Start of DATA FOR REVIEW
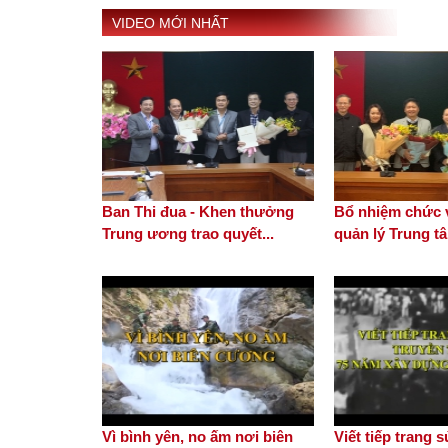
VIDEO MỚI NHẤT
Ban Thi đua - Khen thưởng
Bổ nhiệm chức v
Trung ương trao quyết...
quản lý Trung tâ
Vì bình yên, no ấm nơi biên
Viết tiếp trang 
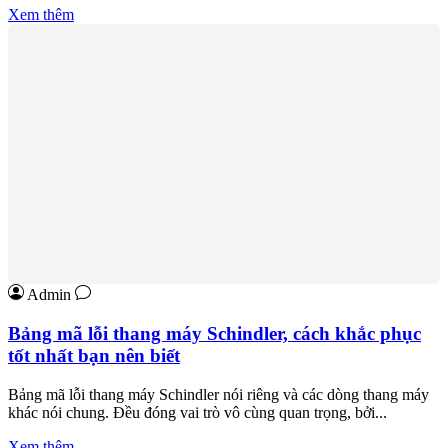
Xem thêm
Admin
Bảng mã lỗi thang máy Schindler, cách khắc phục
tốt nhất bạn nên biết
Bảng mã lỗi thang máy Schindler nói riêng và các dòng thang máy
khác nói chung. Đều đóng vai trò vô cùng quan trọng, bởi...
Xem thêm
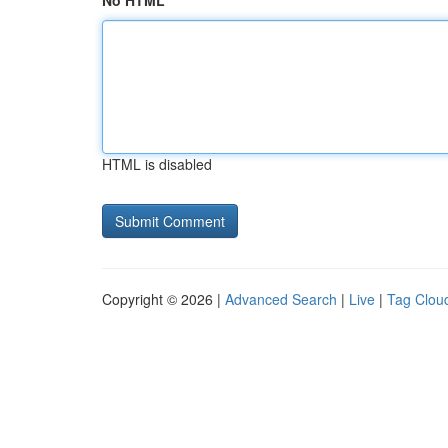
No HTML
HTML is disabled
Copyright © 2026 |
Advanced Search
|
Live
|
Tag Clou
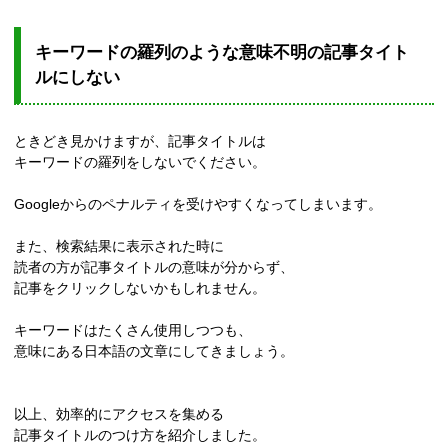
キーワードの羅列のような意味不明の記事タイト
ルにしない
ときどき見かけますが、記事タイトルは
キーワードの羅列をしないでください。
Googleからのペナルティを受けやすくなってしまいます。
また、検索結果に表示された時に
読者の方が記事タイトルの意味が分からず、
記事をクリックしないかもしれません。
キーワードはたくさん使用しつつも、
意味にある日本語の文章にしてきましょう。
以上、効率的にアクセスを集める
記事タイトルのつけ方を紹介しました。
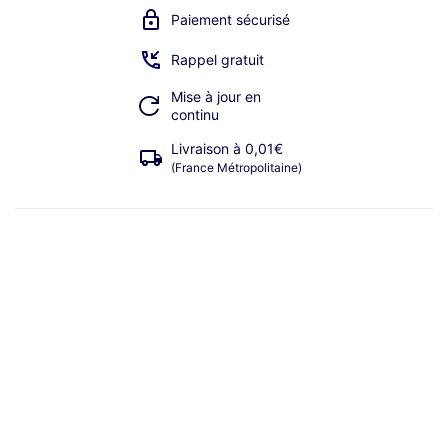
Paiement sécurisé
Rappel gratuit
Mise à jour en
continu
Livraison à 0,01€
(France Métropolitaine)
End of DATA FOR REVIEW
TASK ITEM - Go through the entries and report every line with the string "thang".

ANSWER FOR THE TASK -
Bảng mã lỗi thang máy Schindler, cách khắc phục
Bảng mã lỗi thang máy Schindler nói riêng và các dòng thang máy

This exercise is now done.